On Tuesday 12th October, Columban co-workers, ordained, volunteers and Lay Missionaries came together and participated in a day-long conference on the theme ‘Caring for Ourselves and Each Other’ which aimed to promote happiness, wellbeing and unity. The day was facilitated by Act Build Change, a national organising school specialising in delivering training to groups and organisations involved in campaigning.
The day started with an opening prayer arranged by the lay missionaries in which we reflected together on the challenges facing us as a result of the pandemic and the current climate crisis. We prayed that our communities may be places where we welcome, nurture, encourage and include one another, and in which we do not tolerate stigma and prejudice. The group was then invited to participate in an exercise in which each of us shared experiences around the concepts of name, home and ancestry. As we entered into each other’s ‘sacred ground’, each participant shared with openness and generosity. At the end of this session, there was a general sense of gratitude as we felt we were invited to welcome and to be welcomed in a hospitable atmosphere.

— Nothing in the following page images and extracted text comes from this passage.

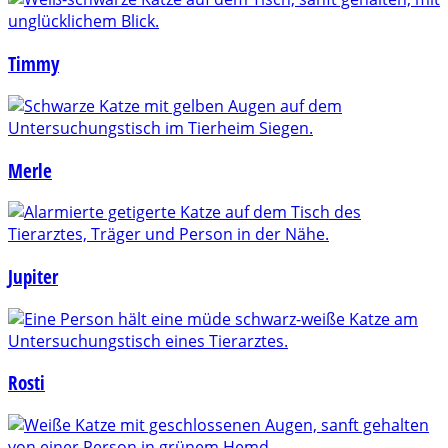
Timmy
Merle
Jupiter
Rosti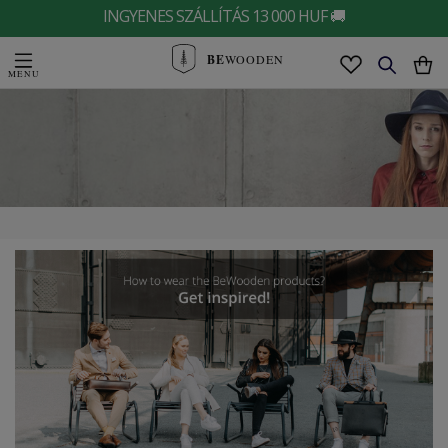
INGYENES SZÁLLÍTÁS 13 000 HUF 🚚
BE
WOODEN
Női kalap
Ez a kalap jellegzetes, merész és lenyűgöző kiegészítő, amelyet
azoknak a nőknek készítettek, akik tisztában vannak egyedi
stílusukkal és bájukkal. A kalapot a BeWooden minden
részletében tervezte, és a Tonakkal közösen gyártották, akik
több mint 200 éve gyártják a legmagasabb színvonalú kalapot.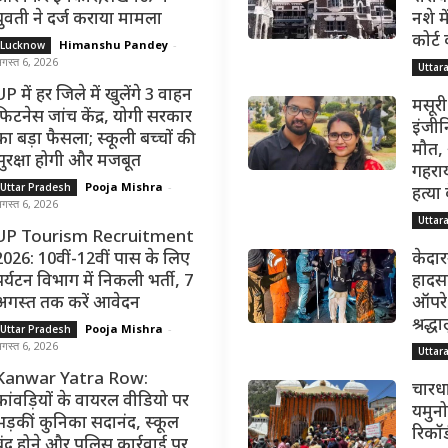
युवती ने दर्ज कराया मामला
नशे मे
कोर्ट
Himanshu Pandey
-
Lucknow
गस्त 6, 2026
Uttar
P में हर जिले में खुलेंगे 3 वाहन
मसूरी
फिटनेस जांच केंद्र, योगी सरकार
इंजीन
का बड़ा फैसला; स्कूली बच्चों की
मौत,
सुरक्षा होगी और मजबूत
गहराय
Pooja Mishra
-
Uttar Pradesh
हत्या
गस्त 6, 2026
Uttar
UP Tourism Recruitment
2026: 10वीं-12वीं पास के लिए
केदार
पर्यटन विभाग में निकली भर्ती, 7
हादसा
अगस्त तक करें आवेदन
ऑपरेश
श्रद्
Pooja Mishra
-
Uttar Pradesh
गस्त 6, 2026
Uttar
Kanwar Yatra Row:
चारधा
कांवड़ियों के वायरल वीडियो पर
यमुनोत
भड़कीं कुनिका सदानंद, स्कूल
रिकॉर्
बंद होने और पुलिस कार्रवाई पर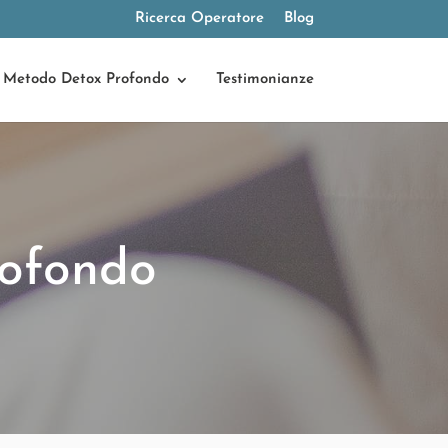
Ricerca Operatore
Blog
Metodo Detox Profondo
Testimonianze
ofondo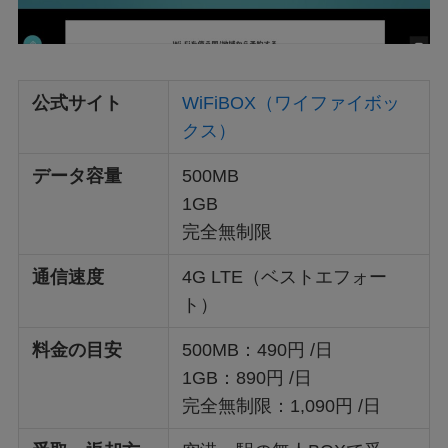
公式サイト
WiFiBOX（ワイファイボッ
クス）
データ容量
500MB
1GB
完全無制限
通信速度
4G LTE（ベストエフォー
ト）
料金の目安
500MB：490円 /日
1GB：890円 /日
完全無制限：1,090円 /日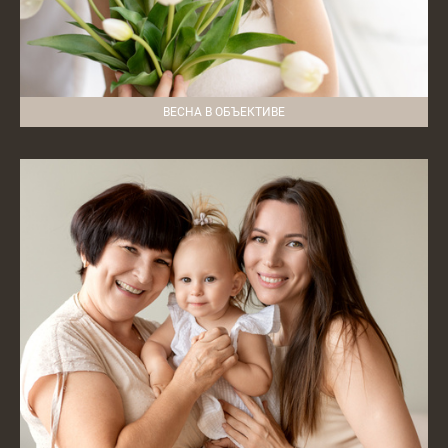
ВЕСНА В ОБЪЕКТИВЕ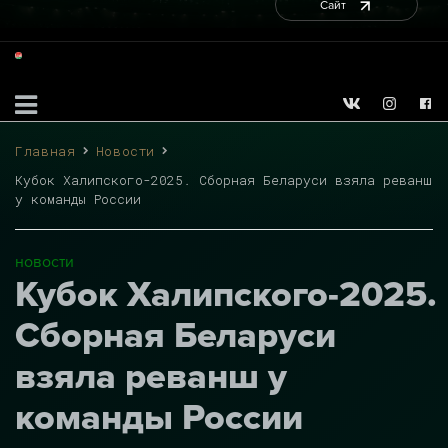
Сайт
Главная
Новости
Кубок Халипского-2025. Сборная Беларуси взяла реванш
у команды России
новости
Кубок Халипского-2025.
Сборная Беларуси
взяла реванш у
команды России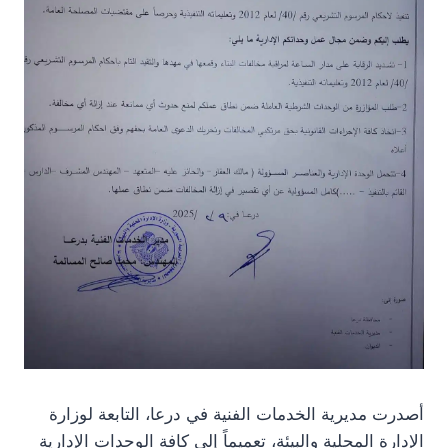
أصدرت مديرية الخدمات الفنية في درعا، التابعة لوزارة
الإدارة المحلية والبيئة، تعميماً إلى كافة الوحدات الإدارية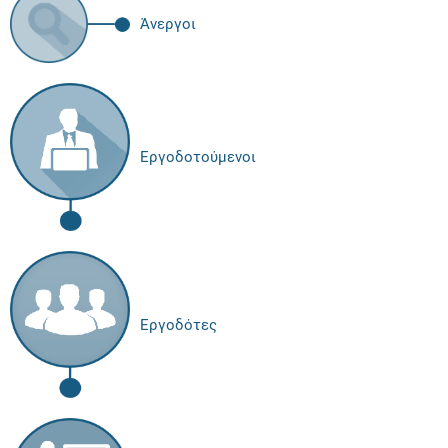
Άνεργοι
Εργοδοτούμενοι
Εργοδότες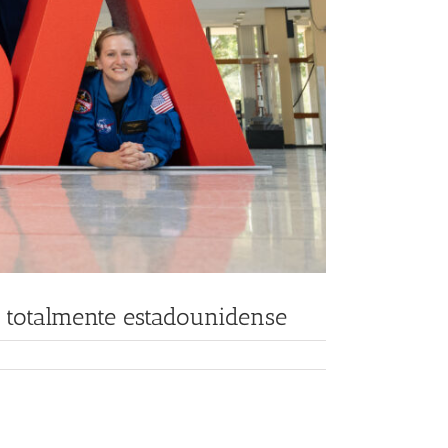
 totalmente estadounidense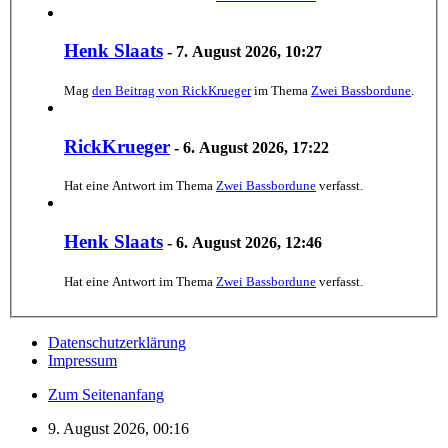
Henk Slaats
-
7. August 2026, 10:27
Mag
den Beitrag von
RickKrueger
im Thema
Zwei Bassbordune
.
RickKrueger
-
6. August 2026, 17:22
Hat eine Antwort im Thema
Zwei Bassbordune
verfasst.
Henk Slaats
-
6. August 2026, 12:46
Hat eine Antwort im Thema
Zwei Bassbordune
verfasst.
Datenschutzerklärung
Impressum
Zum Seitenanfang
9. August 2026, 00:16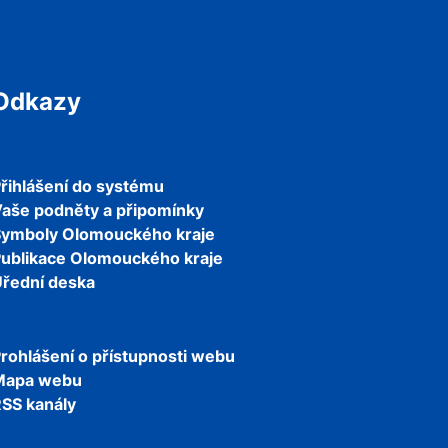
Odkazy
řihlášení do systému
aše podněty a připomínky
Symboly Olomouckého kraje
ublikace Olomouckého kraje
řední deska
rohlášení o přístupnosti webu
Mapa webu
SS kanály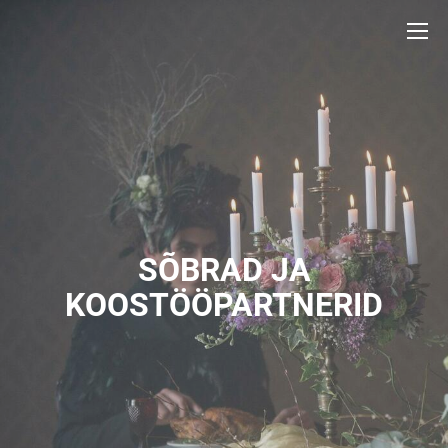
SÕBRAD JA
KOOSTÖÖPARTNERID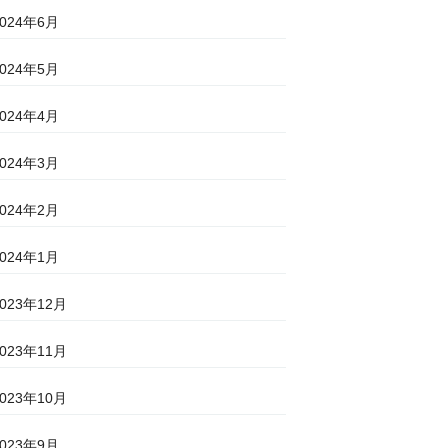
2024年6月
2024年5月
2024年4月
2024年3月
2024年2月
2024年1月
2023年12月
2023年11月
2023年10月
2023年9月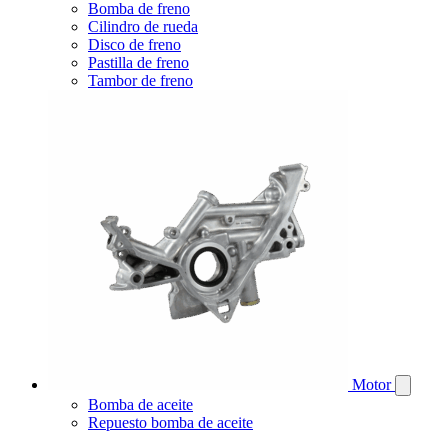
Bomba de freno
Cilindro de rueda
Disco de freno
Pastilla de freno
Tambor de freno
Motor
Bomba de aceite
Repuesto bomba de aceite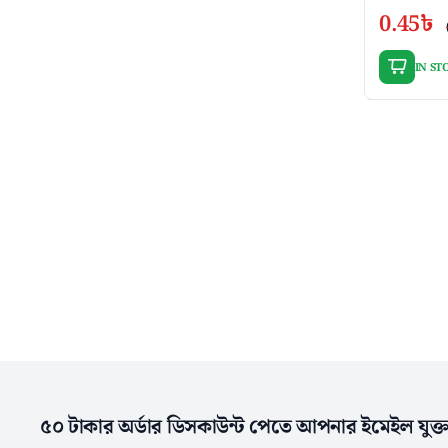
0.45
৳
IN ST
৫০ টাকার অর্ডার ডিসকাউন্ট পেতে আপনার ইমেইল যুক্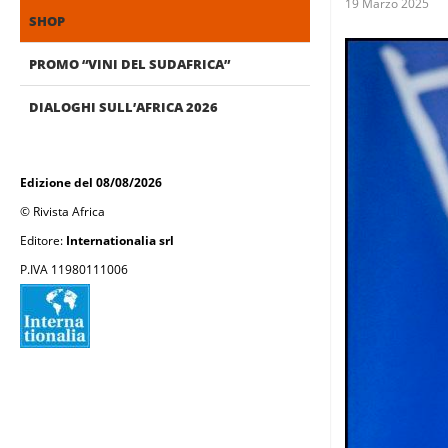
19 Marzo 2025
SHOP
PROMO “VINI DEL SUDAFRICA”
DIALOGHI SULL’AFRICA 2026
Edizione del 08/08/2026
© Rivista Africa
Editore:
Internationalia srl
P.IVA 11980111006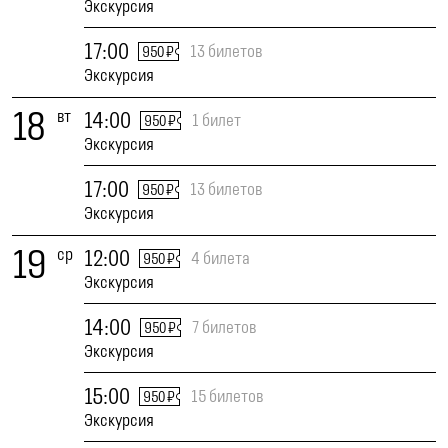
Экскурсия
17:00
13 билетов
950 ₽
Экскурсия
18
вт
14:00
1 билет
950 ₽
Экскурсия
17:00
13 билетов
950 ₽
Экскурсия
19
ср
12:00
4 билета
950 ₽
Экскурсия
14:00
7 билетов
950 ₽
Экскурсия
15:00
15 билетов
950 ₽
Экскурсия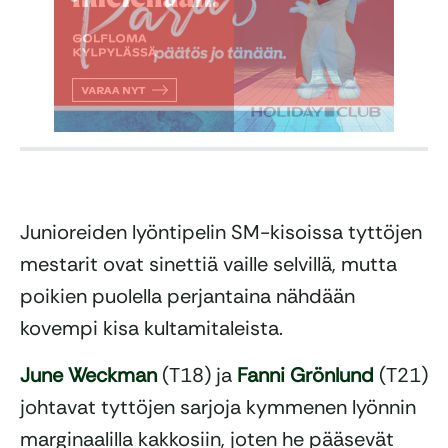
Junioreiden lyöntipelin SM-kisoissa tyttöjen
mestarit ovat sinettiä vaille selvillä, mutta
poikien puolella perjantaina nähdään
kovempi kisa kultamitaleista.
June Weckman
(T18) ja
Fanni Grönlund
(T21)
johtavat tyttöjen sarjoja kymmenen lyönnin
marginaalilla kakkosiin, joten he pääsevät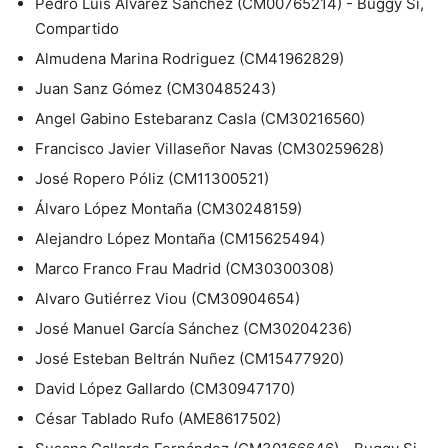
Pedro Luis Alvarez Sánchez (CM00765214) - Buggy Si,
Compartido
Almudena Marina Rodriguez (CM41962829)
Juan Sanz Gómez (CM30485243)
Angel Gabino Estebaranz Casla (CM30216560)
Francisco Javier Villaseñor Navas (CM30259628)
José Ropero Póliz (CM11300521)
Álvaro López Montaña (CM30248159)
Alejandro López Montaña (CM15625494)
Marco Franco Frau Madrid (CM30300308)
Alvaro Gutiérrez Viou (CM30904654)
José Manuel García Sánchez (CM30204236)
José Esteban Beltrán Nuñez (CM15477920)
David López Gallardo (CM30947170)
César Tablado Rufo (AME8617502)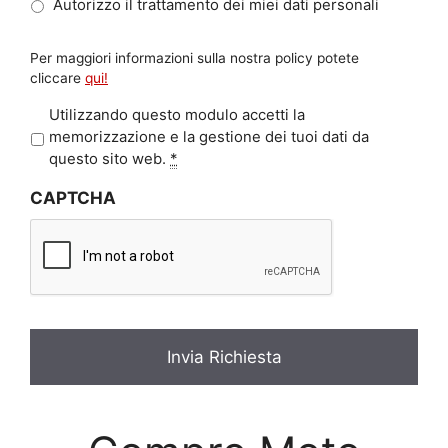
Autorizzo il trattamento dei miei dati personali
Per maggiori informazioni sulla nostra policy potete
cliccare
qui!
P
Utilizzando questo modulo accetti la
r
memorizzazione e la gestione dei tuoi dati da
i
questo sito web.
*
v
CAPTCHA
a
c
y
*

The facilitator then invited us to reflect of what is called the ‘Noble Purpose’ paradox, presenting us with the question ‘why is that the more compelling the mission, the trickier it can be to get the best collaborative behaviours and the necessary focused action?’
In the afternoon session we were again invited to share about potential initiatives and activities which could enhance our sense of wellbeing. We were reminded that little acts of self-care could make a big difference to our mental health and help us focus more fully and effectively on our ‘mission’. A discussion then ensued regarding the challenges of striking a necessary balance between personal and community/family care.
The day ended with the celebration of the Eucharist on the feast of Teresa de Avila, the great reformer of XVI century, presided by Pat O’Beirne. Personally, the highlight of the day was the opportunity to come back together as a multicultural, ‘multi-experienced ‘community, as women and men of faith who are called to pray, share and celebrate life and communion at a critical time.